Deubel unterstützt Steinbrück in dem Ziel, wirksame Grenzen für die Schuldenaufnahme zu finden, verlangt allerdings, dass das Konzept noch viel stärker konkretisiert werden müsse. Zudem sei es wichtig, in der SPD auch prominente Linke für die Parteiarbeitsgruppe zu finden.
Zeit genug sei vorhanden, hatte Beck am Montag gesagt, und dies mit der Absage Bayerns begründet, vor der Landtagswahl im September irgendeinem Beschluss der Föderalismuskommission zuzustimmen.

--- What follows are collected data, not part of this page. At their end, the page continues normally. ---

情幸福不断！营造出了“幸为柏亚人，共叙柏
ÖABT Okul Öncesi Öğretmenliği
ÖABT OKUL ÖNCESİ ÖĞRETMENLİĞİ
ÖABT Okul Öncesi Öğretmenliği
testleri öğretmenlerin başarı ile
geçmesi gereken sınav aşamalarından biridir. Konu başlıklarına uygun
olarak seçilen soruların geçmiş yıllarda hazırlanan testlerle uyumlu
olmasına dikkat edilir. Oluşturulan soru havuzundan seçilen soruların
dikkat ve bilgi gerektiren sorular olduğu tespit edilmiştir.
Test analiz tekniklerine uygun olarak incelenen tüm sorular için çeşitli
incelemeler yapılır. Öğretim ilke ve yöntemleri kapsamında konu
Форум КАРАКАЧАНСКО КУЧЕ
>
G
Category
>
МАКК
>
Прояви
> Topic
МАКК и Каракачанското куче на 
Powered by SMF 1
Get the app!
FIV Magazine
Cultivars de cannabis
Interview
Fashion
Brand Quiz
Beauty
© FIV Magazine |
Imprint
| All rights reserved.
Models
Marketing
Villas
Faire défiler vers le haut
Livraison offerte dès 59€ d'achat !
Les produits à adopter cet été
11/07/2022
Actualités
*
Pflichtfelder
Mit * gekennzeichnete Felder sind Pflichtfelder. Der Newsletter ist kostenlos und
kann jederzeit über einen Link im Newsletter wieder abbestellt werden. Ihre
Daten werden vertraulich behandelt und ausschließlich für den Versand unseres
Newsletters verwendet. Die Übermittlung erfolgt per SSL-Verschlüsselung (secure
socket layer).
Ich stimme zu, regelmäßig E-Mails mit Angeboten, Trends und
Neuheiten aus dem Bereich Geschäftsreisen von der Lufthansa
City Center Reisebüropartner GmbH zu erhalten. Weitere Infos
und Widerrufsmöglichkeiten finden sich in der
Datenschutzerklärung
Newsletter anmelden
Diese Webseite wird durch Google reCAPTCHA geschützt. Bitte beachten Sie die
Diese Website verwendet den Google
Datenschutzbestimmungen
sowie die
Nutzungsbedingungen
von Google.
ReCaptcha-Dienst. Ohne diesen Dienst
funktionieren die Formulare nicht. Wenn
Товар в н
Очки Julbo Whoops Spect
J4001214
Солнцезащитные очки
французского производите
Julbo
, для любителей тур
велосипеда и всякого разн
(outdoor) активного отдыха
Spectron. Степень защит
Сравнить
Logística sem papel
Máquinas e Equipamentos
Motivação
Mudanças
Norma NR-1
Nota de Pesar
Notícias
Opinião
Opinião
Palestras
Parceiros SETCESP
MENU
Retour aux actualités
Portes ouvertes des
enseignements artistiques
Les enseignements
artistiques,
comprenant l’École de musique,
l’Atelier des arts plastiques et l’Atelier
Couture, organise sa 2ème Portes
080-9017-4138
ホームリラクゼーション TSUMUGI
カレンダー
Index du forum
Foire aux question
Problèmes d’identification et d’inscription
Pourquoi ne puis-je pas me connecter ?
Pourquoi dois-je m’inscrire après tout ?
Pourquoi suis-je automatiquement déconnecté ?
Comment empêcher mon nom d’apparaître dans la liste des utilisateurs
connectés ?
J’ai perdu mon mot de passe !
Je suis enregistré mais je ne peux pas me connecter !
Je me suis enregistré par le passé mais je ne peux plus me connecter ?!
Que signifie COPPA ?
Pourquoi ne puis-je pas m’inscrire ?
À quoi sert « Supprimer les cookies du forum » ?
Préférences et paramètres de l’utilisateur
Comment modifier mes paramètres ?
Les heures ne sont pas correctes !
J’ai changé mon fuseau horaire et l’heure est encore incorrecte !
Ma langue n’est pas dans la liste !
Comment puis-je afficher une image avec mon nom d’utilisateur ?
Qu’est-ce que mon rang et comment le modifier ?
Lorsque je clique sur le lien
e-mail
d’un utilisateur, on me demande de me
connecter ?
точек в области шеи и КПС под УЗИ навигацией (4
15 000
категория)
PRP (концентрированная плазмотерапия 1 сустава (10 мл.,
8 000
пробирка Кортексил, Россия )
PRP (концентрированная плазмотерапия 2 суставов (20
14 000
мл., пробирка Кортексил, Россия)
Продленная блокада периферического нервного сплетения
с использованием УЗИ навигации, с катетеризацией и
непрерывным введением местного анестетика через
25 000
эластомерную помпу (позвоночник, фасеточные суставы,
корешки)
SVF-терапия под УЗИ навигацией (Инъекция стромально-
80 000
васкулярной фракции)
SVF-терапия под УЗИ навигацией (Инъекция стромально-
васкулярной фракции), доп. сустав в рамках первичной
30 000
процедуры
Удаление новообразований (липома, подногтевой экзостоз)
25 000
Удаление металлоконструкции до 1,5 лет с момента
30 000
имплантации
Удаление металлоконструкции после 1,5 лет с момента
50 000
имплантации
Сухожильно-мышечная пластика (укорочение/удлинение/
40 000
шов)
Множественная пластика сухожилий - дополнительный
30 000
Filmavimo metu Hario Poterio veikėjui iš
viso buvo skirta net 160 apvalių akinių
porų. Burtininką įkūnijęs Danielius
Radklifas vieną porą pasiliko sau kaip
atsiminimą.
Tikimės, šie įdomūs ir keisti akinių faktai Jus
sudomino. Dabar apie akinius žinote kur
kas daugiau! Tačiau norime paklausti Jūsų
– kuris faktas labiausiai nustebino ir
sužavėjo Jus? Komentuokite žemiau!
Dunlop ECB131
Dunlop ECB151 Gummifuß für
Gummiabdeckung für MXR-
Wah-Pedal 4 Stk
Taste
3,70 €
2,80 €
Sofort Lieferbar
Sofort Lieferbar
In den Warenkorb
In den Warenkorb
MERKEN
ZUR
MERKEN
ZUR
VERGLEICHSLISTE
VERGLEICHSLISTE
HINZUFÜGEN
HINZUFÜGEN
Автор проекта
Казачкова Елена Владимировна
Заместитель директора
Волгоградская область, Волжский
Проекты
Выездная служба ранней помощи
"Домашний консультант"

Wie das Handelsblatt aus mehreren Bundesländern erfuhr, hat Bayerns Ministerpräsident Günther Beckstein (CSU), dies vergangene Woche auf der Ministerpräsidentenkonferenz unmissverständlich klar gemacht.
Gleichwohl wollen die Vorsitzenden der Föderalismuskommission, Günther Oettinger (CDU) und SPD-Fraktionschef Peter Struck, nach Ostern Eckpunkte für die geplante Reform der Finanzverfassung erarbeiten. „Die Kommission wird in diesem Jahr ihre Arbeit abschließen“, hatte Oettinger unlängst im Handelsblatt angekündigt. Bundeskanzlerin Angela Merkel (CDU) werde sich ab Juni einschalten.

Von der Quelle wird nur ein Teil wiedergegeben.